*Exercise directions*:
Look below. Copy each line that has "White" in it.

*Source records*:
::::::
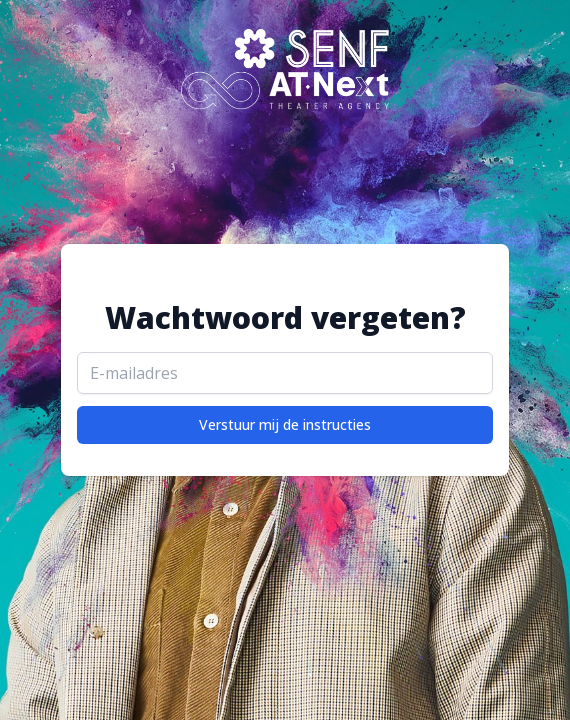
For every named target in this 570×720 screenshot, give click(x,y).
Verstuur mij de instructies (285, 424)
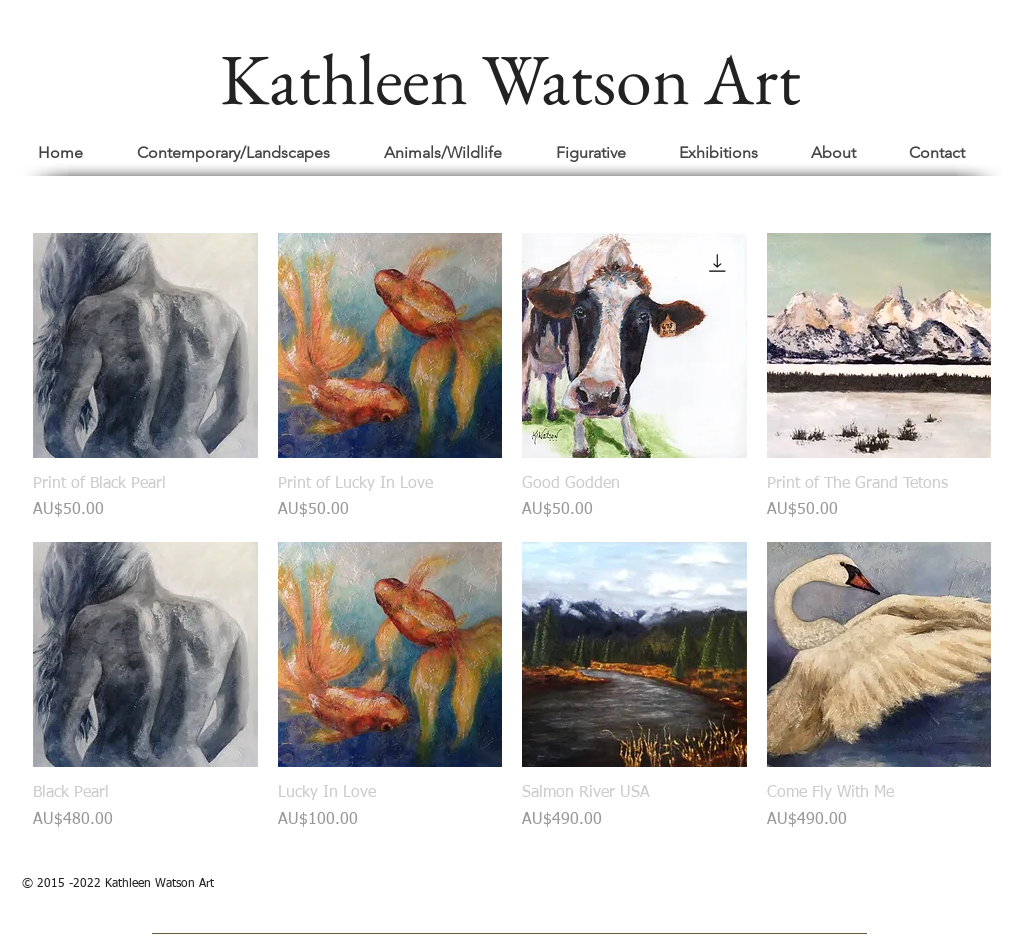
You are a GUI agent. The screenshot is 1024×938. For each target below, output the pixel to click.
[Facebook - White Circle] (634, 884)
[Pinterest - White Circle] (678, 884)
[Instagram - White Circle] (722, 884)
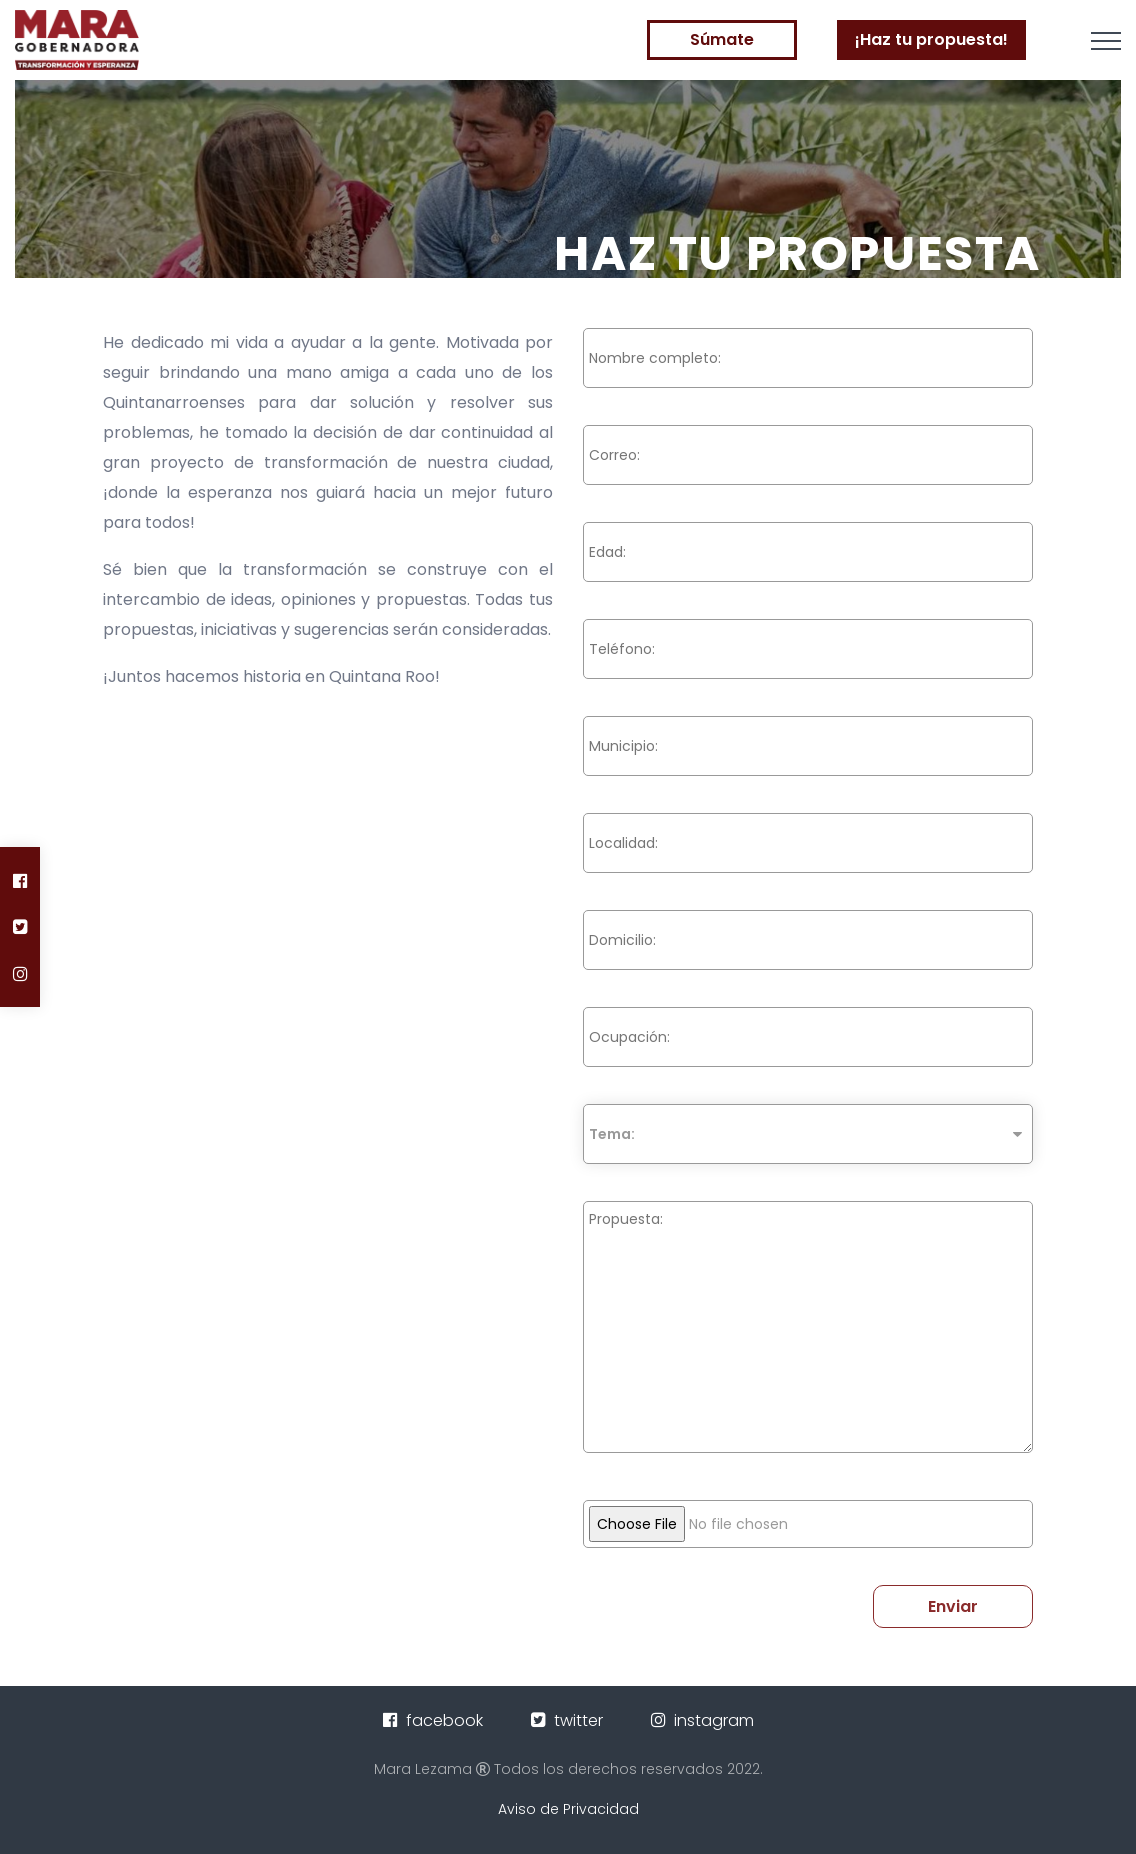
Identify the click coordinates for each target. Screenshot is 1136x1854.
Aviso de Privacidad (568, 1809)
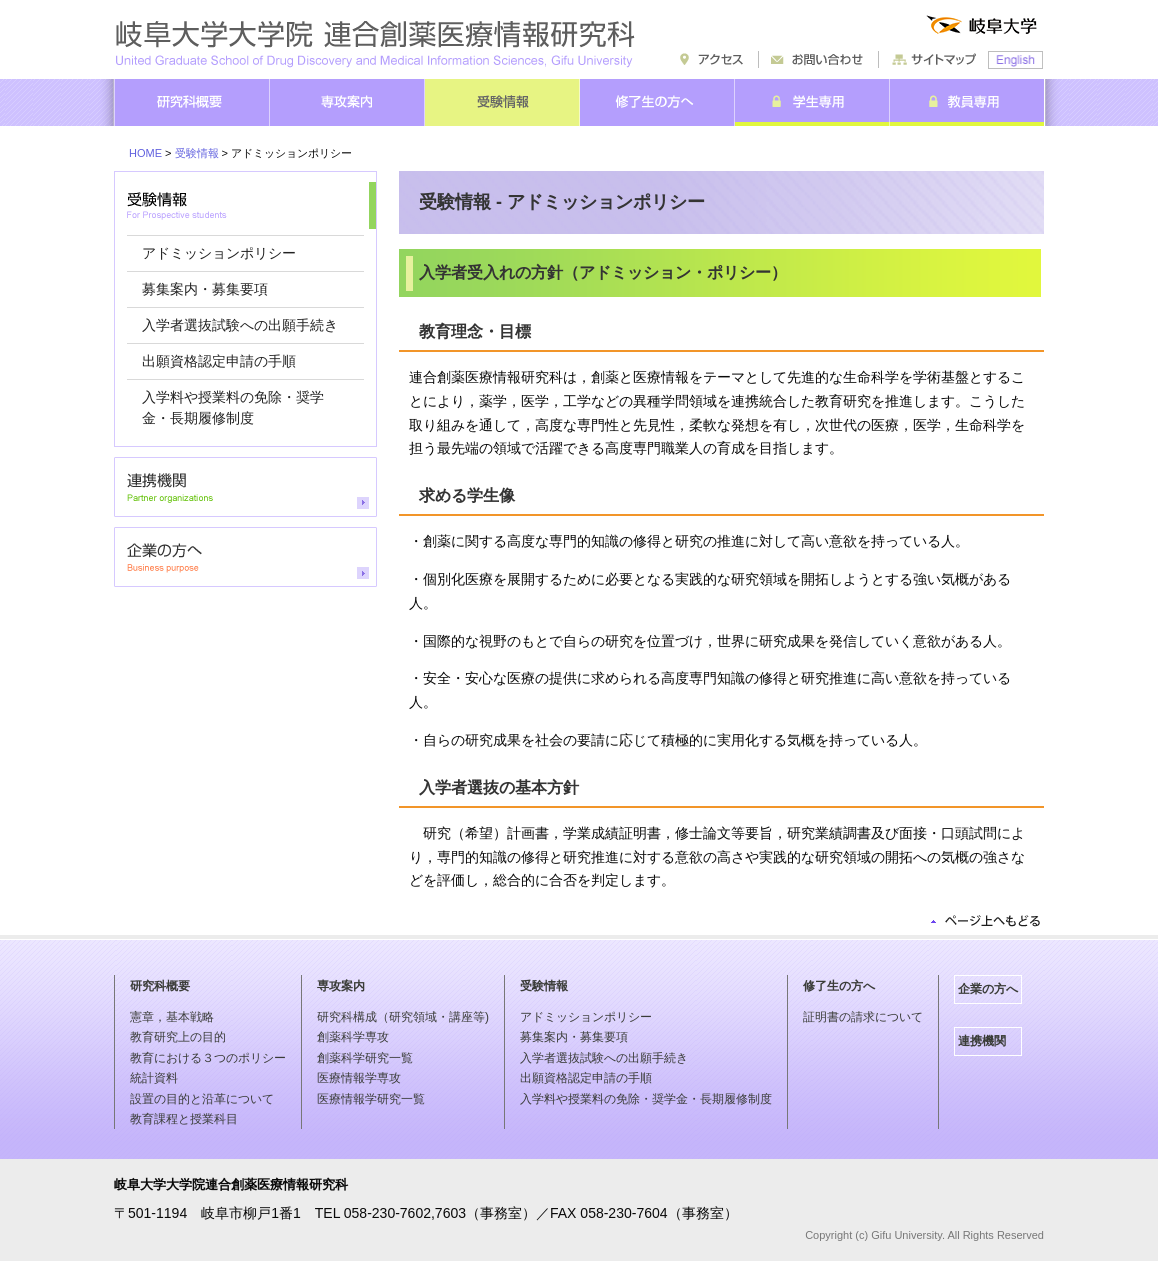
::::::
*Exercise answer*:
[Facebook - White Circle] (634, 884)
[Pinterest - White Circle] (678, 884)
[Instagram - White Circle] (722, 884)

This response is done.